Comparison of rep-PCR results with IS6110-RFLP patterns for 89 clinical Mycobacterium tuberculosis isolates. A scale for rep-PCR similarity (%) is shown at the bottom of the figure. IS6110-RFLP results are cited from reference 9.

Abbreviations: RFLP, restriction fragment length polymorphism; NB, strains of non-Beijing family; B, strains of Beijing family; K, strains of K family.
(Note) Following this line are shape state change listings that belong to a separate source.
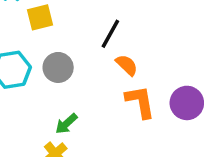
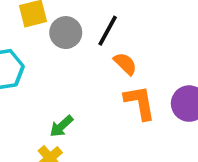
gray circle: (58, 67) -> (66, 33), moved

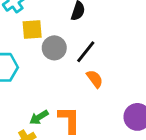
orange L-shape: (140, 103) -> (69, 120), moved

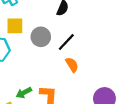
yellow square: (32, 29) -> (15, 26), moved

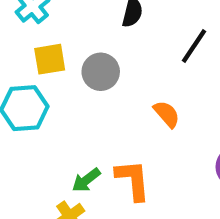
black line: (66, 42) -> (194, 46), moved

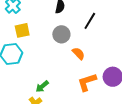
gray circle: (101, 72) -> (61, 34), moved
orange L-shape: (133, 180) -> (87, 82), moved, turned -100

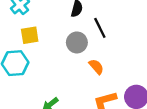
black line: (90, 21) -> (100, 28), moved, turned -60

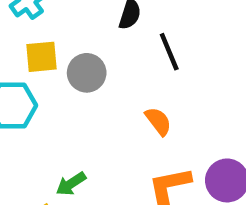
gray circle: (77, 42) -> (87, 73), moved

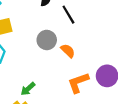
gray circle: (87, 73) -> (47, 40), moved

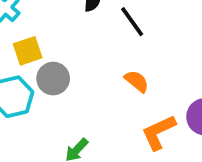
gray circle: (47, 40) -> (53, 79), moved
Few publications are available on the performance of the DiversiLab system [11-13]. Cangelosi et al. [14] evaluated the system as an epidemiologic method for M. tuberculosis and M. avium complex, indicating that it can replace IS6110-RFLP for typing M. tuberculosis. In our current study, we showed the usefulness of the DiversiLab system by evaluating its efficacy with 89 M. tuberculosis isolates collected nationwide in Korea. The system displayed highly discriminatory results among Beijing family strains that have shown nearly identical IS6110-RFLP patterns. IS6110-RFLP is considered a gold standard method in strain typing for M. tuberculosis; however, discrimination of the Beijing family is unsatisfactory by using this method [15]. Therefore, IS6110-RFLP is less useful in Korea, where Beijing family strains are highly prevalent (87 to 95%) [9, 16]. The DiversiLab system can be a surrogate tool for epidemiologic analysis of M. tuberculosis in Korea. The ability to generate fingerprints in real time, together with the DNA amplification step, enables analysis in the early stages of the event; i.e., suspected cross contamination or outbreak.
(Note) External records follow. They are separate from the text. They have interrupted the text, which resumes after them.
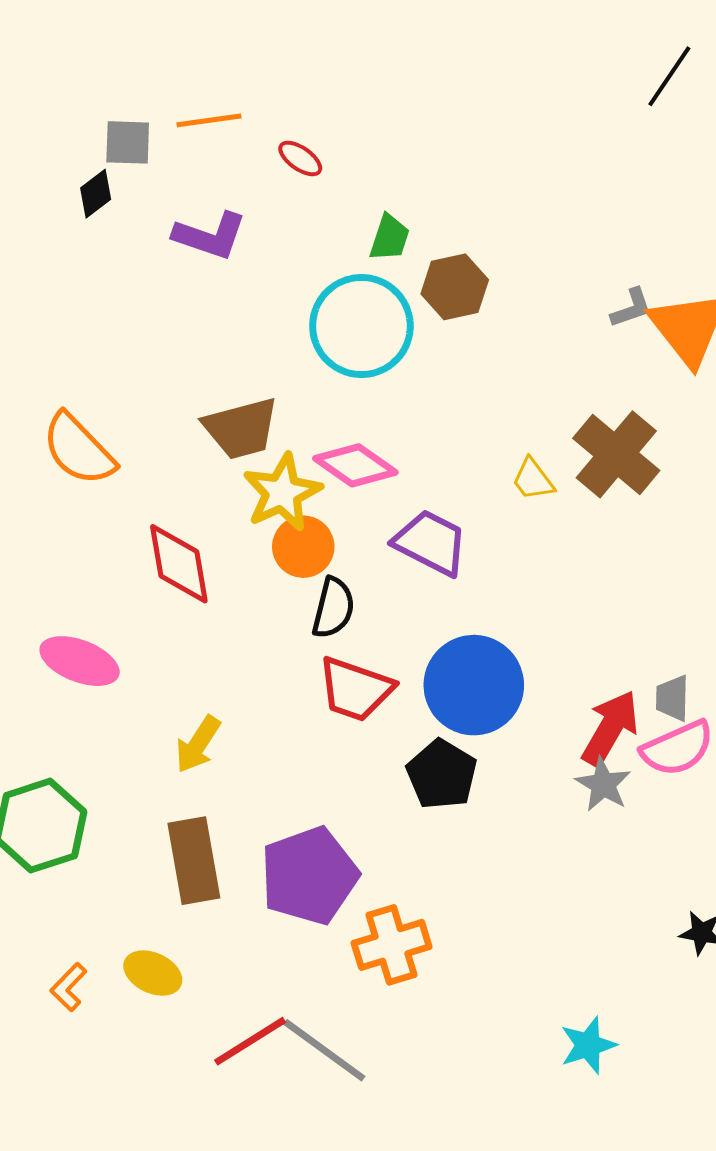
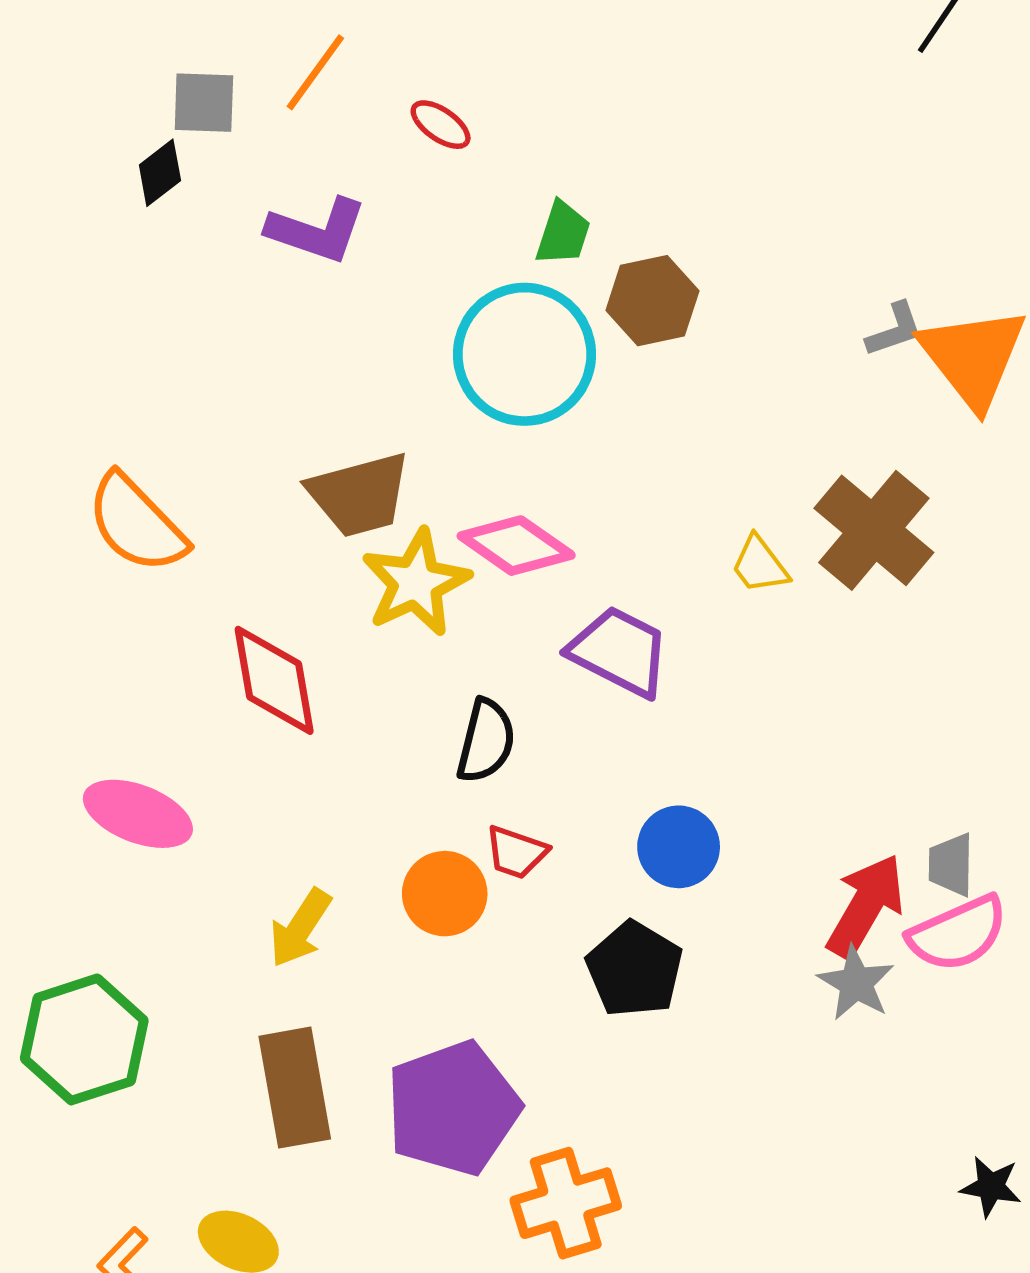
orange line: (209, 120) -> (315, 72), turned -46
orange circle: (303, 547) -> (445, 894), moved
blue circle: (474, 685) -> (679, 847), size x0.6
red trapezoid: (355, 689) -> (516, 852), size x0.6

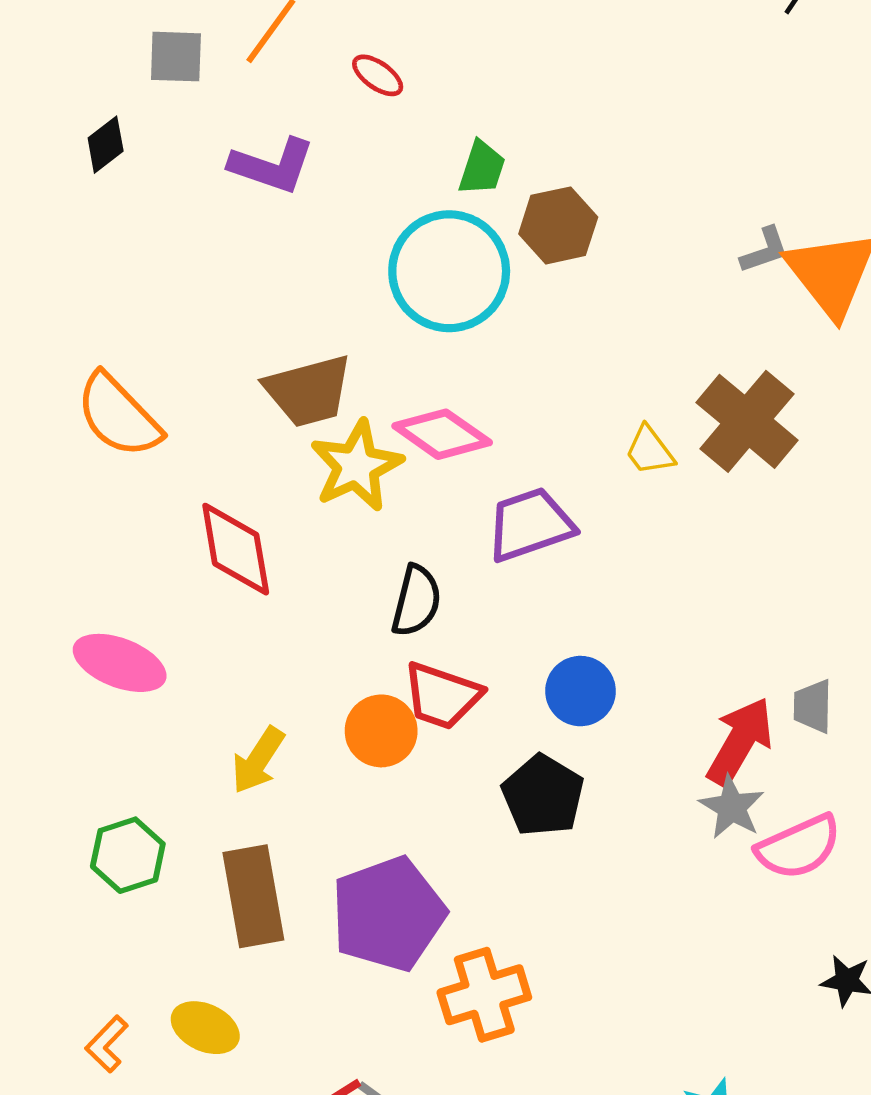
black diamond: (160, 173) -> (106, 145), moved
purple trapezoid: (619, 651) -> (530, 525), turned -46
red trapezoid: (516, 852) -> (442, 696), size x1.5
pink semicircle: (958, 933) -> (799, 847), moved
green hexagon: (84, 1039) -> (128, 855), moved, size x0.7

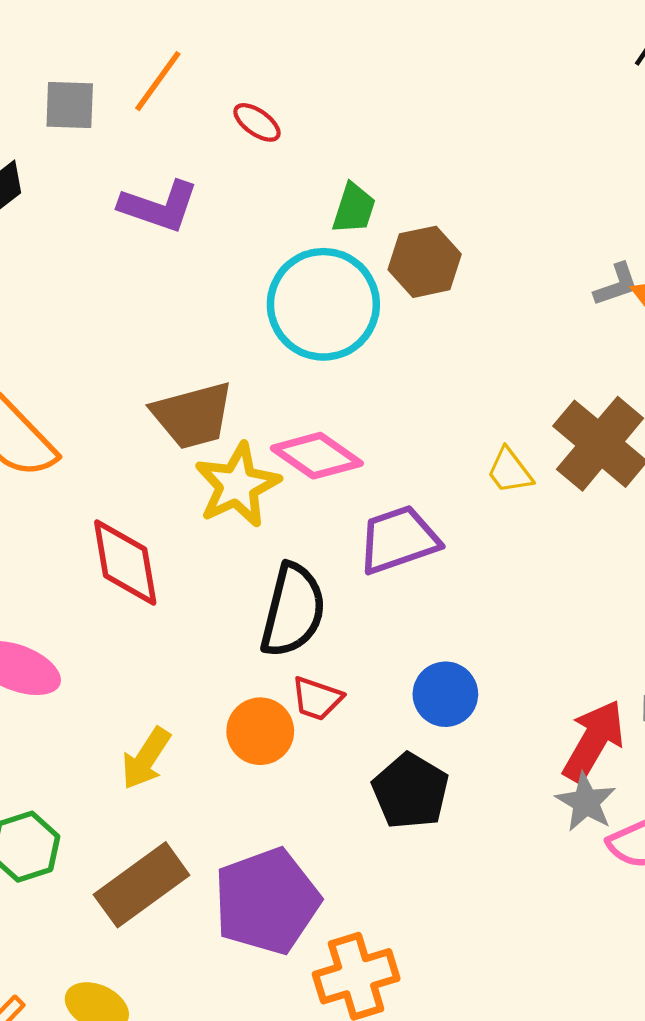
black semicircle: (416, 601) -> (293, 610), size x1.4
red trapezoid: (442, 696) -> (317, 699), size x0.7
brown rectangle: (253, 896) -> (142, 885), turned 64

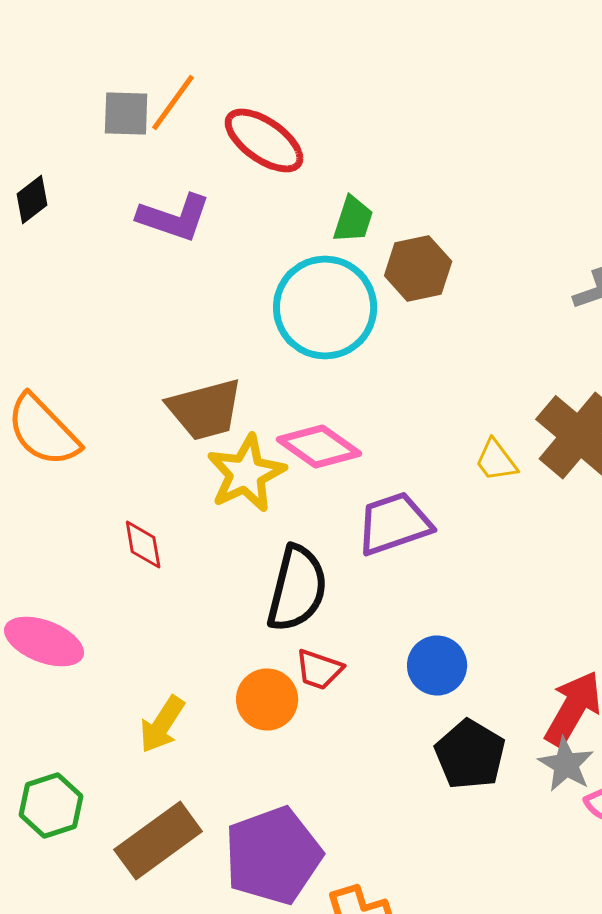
gray square: (70, 105) -> (126, 114), moved
red ellipse: (257, 122) -> (264, 140), size x1.8
red diamond: (125, 562) -> (143, 544), size x0.6
black pentagon: (411, 791) -> (470, 754), moved

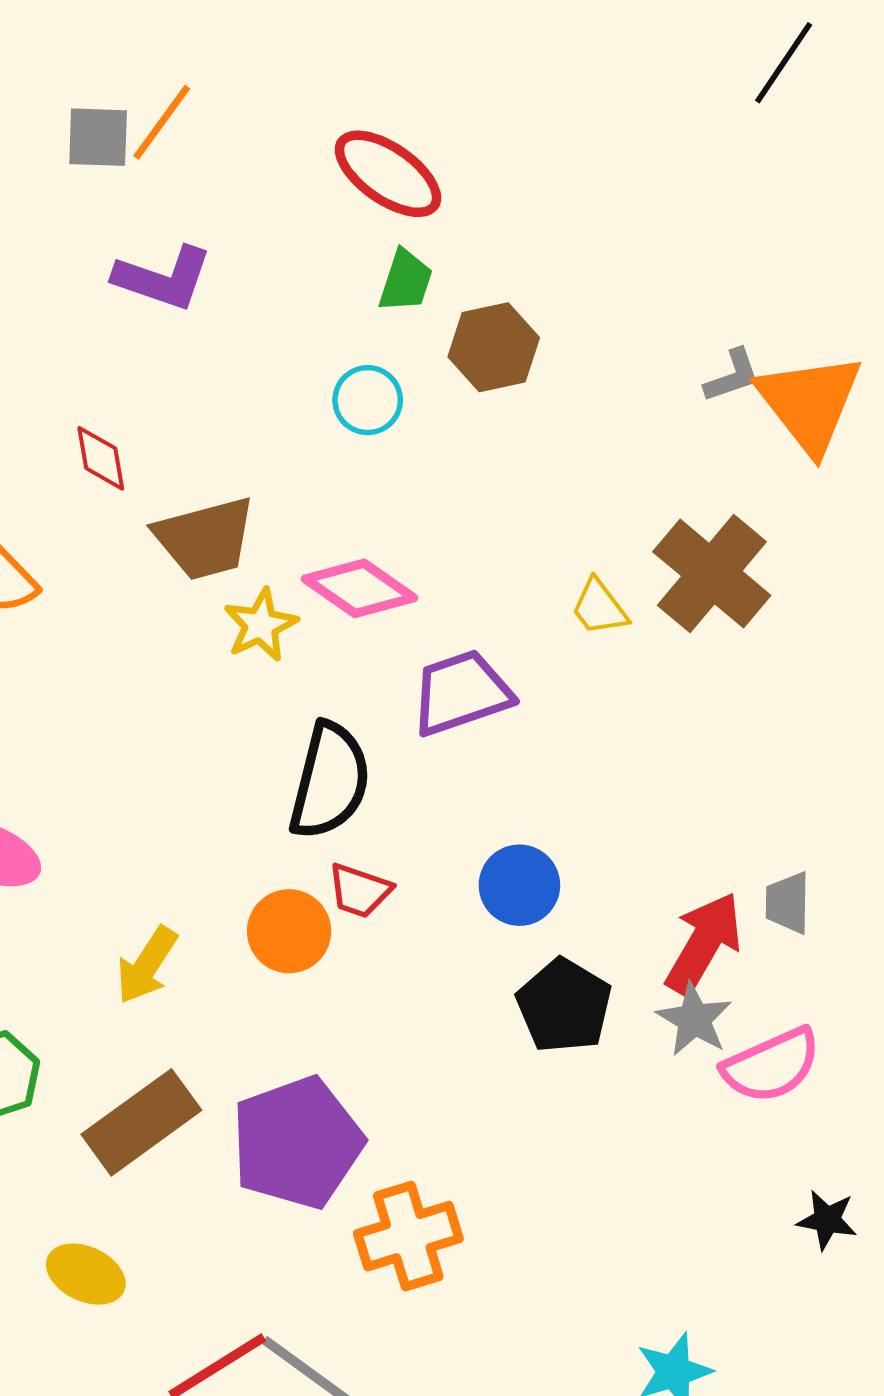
red ellipse: (264, 140) -> (388, 174), moved
cyan circle: (325, 308) -> (368, 400), size x0.5
yellow star: (246, 474) -> (261, 625), size x0.7
red diamond: (143, 544) -> (101, 458), moved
Other molecular epidemiologic methods for M. tuberculosis strains have been evaluated. Mycobacterial interspersed repetitive units-variable number tandem repeats (MIRU-VNTR) is fairly rapid, requires only small amounts of DNA, and can easily be digitized to share data among laboratories [17]. Single-nucleotide polymorphism (SNP) analysis also provides a powerful strategy for large-scale molecular population studies examining phylogenetic relations among bacterial strains [18, 19]. However, the DiversiLab system provides results within 24 hr. Moreover, the DiversiLab system can generate a sensitive and standardized result and is reproducible and highly discriminatory. Thus, it can be used in the molecular epidemiologic investigation of clinical M. tuberculosis isolates in Korea.